::: MATERIAL TO PROCESS :::
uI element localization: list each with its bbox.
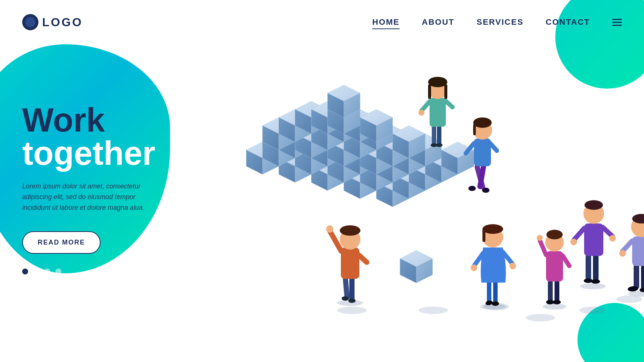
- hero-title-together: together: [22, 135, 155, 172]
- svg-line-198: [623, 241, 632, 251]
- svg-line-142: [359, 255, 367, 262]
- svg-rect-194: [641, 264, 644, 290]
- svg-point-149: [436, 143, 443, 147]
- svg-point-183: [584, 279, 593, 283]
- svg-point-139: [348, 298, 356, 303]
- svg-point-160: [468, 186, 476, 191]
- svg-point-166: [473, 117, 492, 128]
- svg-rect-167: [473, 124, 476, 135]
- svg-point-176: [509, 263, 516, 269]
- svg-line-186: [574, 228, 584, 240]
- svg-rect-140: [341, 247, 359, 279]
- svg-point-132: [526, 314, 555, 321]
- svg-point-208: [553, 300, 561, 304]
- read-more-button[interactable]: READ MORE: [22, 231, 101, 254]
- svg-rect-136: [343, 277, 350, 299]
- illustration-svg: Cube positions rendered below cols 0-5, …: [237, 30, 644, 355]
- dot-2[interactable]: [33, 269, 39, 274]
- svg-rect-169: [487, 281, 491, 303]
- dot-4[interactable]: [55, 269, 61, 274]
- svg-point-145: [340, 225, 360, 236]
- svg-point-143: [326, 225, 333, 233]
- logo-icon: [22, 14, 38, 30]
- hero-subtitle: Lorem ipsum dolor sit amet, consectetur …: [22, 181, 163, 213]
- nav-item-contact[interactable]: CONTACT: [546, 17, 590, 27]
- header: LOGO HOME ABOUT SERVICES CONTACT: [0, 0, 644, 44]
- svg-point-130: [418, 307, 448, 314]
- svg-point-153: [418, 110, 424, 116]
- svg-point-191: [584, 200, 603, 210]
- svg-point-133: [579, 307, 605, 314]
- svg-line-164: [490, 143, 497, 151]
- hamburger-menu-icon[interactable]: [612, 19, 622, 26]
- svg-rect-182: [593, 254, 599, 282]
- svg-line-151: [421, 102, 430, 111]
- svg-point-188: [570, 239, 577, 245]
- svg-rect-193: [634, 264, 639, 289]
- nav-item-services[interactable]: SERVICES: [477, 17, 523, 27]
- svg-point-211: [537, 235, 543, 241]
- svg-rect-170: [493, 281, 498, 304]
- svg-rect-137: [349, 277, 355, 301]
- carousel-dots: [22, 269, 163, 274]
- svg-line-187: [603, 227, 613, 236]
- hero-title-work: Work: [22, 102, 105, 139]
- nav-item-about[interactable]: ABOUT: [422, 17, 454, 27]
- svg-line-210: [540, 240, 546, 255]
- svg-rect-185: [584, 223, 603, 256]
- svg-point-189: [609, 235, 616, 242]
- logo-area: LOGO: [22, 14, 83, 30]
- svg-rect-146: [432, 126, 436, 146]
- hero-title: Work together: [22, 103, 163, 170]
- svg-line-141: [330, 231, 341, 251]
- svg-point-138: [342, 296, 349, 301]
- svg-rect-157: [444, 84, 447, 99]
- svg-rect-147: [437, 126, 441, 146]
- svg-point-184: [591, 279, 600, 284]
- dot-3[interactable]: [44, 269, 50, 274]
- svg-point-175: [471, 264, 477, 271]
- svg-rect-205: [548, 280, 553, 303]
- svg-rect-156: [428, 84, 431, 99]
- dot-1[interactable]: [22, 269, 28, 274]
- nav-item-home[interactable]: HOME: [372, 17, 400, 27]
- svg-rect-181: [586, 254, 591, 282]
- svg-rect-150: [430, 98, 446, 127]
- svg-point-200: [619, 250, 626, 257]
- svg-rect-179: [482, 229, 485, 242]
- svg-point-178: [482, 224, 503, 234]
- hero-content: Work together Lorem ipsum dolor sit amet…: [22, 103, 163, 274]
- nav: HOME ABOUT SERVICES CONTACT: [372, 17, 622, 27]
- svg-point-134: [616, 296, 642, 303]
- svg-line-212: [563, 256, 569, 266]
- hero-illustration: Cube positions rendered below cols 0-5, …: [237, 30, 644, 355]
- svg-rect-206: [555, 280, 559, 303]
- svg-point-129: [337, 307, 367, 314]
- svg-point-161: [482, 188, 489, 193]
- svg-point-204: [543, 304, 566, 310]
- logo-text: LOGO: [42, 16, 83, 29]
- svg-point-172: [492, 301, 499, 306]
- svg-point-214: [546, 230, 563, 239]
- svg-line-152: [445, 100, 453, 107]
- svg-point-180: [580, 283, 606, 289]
:::
::: MATERIAL TO PROCESS :::
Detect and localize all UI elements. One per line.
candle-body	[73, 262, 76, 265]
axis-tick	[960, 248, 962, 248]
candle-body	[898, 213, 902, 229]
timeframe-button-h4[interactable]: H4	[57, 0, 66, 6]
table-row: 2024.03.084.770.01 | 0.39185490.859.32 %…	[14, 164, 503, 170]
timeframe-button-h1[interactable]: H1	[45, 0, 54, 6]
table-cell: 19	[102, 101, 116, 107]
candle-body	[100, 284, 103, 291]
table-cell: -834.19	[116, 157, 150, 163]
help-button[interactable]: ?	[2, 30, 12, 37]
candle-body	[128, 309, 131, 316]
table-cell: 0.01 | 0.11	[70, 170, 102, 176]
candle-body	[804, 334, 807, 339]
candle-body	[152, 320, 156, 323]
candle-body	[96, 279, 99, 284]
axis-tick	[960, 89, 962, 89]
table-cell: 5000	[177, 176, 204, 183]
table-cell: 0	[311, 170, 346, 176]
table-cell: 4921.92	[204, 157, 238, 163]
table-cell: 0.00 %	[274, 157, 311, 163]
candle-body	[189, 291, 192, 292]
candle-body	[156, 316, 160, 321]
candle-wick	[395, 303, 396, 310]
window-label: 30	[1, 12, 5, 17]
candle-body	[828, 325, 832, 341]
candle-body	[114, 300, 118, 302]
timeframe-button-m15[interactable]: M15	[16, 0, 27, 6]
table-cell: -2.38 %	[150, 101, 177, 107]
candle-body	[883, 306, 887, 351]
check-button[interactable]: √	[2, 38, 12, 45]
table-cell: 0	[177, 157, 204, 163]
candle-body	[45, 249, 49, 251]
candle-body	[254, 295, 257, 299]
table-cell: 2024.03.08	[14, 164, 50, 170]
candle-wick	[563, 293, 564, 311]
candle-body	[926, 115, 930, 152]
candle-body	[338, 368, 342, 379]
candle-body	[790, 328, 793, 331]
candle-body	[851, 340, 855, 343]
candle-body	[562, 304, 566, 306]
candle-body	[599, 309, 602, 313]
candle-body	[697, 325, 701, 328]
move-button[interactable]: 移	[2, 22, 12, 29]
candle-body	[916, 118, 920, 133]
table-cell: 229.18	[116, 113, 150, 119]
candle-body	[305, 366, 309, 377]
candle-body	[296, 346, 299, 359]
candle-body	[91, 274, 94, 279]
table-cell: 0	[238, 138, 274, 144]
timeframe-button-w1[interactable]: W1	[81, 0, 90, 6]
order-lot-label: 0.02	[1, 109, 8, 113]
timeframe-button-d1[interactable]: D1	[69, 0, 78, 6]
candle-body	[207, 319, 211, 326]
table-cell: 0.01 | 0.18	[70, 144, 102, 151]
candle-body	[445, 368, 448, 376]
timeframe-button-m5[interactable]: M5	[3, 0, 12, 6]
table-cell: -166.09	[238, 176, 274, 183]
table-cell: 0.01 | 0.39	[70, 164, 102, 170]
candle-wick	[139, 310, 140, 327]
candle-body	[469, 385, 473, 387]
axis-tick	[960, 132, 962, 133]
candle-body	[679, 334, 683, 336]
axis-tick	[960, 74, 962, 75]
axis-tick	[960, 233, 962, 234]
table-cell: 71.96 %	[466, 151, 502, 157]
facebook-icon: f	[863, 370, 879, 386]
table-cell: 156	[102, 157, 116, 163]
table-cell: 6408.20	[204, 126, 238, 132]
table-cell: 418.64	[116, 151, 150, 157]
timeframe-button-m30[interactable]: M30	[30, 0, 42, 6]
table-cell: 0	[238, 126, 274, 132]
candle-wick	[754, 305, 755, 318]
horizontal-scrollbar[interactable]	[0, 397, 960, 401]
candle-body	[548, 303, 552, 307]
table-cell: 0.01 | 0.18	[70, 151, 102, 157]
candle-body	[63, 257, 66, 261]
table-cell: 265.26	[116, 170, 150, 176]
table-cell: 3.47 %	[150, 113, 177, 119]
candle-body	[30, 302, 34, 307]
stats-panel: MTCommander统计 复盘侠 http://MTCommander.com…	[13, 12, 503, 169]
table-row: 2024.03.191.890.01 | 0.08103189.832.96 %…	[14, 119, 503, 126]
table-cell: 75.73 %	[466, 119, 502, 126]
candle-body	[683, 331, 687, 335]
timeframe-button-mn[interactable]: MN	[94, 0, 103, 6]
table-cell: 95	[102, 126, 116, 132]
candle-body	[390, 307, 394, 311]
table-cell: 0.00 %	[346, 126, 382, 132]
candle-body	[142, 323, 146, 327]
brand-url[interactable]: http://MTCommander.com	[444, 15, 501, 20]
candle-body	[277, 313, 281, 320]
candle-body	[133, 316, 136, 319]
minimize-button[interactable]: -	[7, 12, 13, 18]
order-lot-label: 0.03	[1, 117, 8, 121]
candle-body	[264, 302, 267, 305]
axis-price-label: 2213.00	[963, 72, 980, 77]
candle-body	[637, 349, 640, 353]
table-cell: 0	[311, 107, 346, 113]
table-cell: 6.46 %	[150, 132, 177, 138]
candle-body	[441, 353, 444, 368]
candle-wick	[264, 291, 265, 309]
:::
::: MATERIAL TO PROCESS :::
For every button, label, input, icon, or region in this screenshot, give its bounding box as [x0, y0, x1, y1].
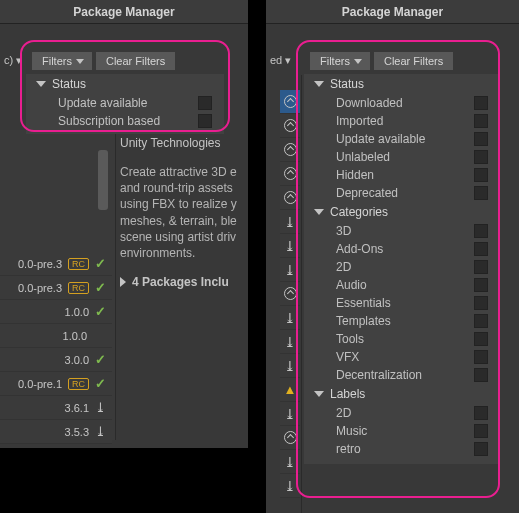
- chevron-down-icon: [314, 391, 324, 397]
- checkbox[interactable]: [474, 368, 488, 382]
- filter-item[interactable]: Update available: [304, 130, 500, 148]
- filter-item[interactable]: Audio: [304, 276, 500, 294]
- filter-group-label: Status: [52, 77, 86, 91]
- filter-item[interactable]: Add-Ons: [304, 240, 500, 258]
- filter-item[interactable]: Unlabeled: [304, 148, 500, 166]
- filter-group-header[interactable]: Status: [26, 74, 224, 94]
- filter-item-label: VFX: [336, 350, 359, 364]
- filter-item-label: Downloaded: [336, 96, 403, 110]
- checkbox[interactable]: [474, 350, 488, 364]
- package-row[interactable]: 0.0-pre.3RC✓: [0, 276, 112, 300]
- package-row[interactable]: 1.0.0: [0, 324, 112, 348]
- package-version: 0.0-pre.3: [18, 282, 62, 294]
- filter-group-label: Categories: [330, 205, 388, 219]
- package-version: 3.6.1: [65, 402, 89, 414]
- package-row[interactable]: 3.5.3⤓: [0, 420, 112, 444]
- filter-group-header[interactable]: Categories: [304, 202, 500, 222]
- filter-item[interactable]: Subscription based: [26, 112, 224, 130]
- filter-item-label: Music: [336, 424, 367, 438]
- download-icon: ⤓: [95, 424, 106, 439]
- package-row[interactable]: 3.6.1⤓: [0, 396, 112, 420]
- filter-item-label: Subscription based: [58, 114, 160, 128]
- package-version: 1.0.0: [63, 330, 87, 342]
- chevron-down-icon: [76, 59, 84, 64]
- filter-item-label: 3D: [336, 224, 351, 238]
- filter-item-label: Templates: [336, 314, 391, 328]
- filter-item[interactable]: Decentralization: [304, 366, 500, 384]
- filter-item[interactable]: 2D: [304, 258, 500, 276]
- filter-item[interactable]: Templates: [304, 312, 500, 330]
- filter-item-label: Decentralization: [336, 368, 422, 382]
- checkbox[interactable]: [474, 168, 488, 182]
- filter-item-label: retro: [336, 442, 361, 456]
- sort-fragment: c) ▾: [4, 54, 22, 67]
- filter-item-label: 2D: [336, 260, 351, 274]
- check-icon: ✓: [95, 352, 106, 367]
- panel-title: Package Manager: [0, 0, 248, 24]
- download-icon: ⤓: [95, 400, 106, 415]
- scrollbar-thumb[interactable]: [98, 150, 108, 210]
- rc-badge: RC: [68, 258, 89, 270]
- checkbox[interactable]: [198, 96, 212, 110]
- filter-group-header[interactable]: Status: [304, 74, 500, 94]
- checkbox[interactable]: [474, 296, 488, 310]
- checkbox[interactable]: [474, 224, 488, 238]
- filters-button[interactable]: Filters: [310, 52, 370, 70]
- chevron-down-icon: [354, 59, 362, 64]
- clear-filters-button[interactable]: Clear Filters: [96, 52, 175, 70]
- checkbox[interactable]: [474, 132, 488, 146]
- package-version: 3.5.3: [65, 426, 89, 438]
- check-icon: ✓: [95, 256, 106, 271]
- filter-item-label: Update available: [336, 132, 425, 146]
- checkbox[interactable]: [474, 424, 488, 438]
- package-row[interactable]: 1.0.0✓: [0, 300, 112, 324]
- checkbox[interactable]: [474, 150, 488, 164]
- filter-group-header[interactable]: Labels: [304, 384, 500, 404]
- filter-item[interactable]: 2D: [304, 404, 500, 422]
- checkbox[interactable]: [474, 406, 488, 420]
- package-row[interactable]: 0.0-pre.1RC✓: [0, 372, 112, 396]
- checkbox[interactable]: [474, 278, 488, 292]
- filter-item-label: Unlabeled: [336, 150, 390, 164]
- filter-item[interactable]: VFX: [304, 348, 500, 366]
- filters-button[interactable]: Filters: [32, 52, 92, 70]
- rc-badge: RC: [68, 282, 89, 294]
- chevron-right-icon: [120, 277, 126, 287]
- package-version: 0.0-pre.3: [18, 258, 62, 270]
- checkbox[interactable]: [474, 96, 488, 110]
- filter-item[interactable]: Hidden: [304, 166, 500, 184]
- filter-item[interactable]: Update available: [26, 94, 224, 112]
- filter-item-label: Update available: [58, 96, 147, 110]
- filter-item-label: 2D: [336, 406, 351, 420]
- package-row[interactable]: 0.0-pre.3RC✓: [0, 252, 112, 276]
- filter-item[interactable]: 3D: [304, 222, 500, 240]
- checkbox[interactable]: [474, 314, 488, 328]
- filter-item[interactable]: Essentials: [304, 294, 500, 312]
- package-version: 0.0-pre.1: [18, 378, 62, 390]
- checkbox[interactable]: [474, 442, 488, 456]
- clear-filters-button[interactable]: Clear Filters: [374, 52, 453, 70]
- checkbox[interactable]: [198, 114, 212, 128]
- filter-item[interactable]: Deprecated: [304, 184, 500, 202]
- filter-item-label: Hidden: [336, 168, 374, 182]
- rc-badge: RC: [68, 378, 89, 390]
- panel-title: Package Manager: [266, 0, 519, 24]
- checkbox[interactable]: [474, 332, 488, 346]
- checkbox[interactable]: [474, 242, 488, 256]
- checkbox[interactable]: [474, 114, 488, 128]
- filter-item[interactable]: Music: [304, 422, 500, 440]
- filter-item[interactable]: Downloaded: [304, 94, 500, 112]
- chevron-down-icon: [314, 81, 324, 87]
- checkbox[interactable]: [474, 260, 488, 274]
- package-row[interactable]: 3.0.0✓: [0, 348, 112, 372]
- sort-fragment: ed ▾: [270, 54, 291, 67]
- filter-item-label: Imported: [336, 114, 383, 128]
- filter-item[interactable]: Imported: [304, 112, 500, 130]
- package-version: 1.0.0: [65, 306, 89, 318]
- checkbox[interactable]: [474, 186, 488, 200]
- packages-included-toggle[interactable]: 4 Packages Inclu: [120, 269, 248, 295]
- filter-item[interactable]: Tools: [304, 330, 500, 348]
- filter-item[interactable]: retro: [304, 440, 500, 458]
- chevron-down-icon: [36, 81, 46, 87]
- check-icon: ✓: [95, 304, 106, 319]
:::
- **PROBLEM**:
For each line above that contains the word "sort", make a copy.

- **TASK RESULT**:
- sort-fragment: c) ▾: [4, 54, 22, 67]
- sort-fragment: ed ▾: [270, 54, 291, 67]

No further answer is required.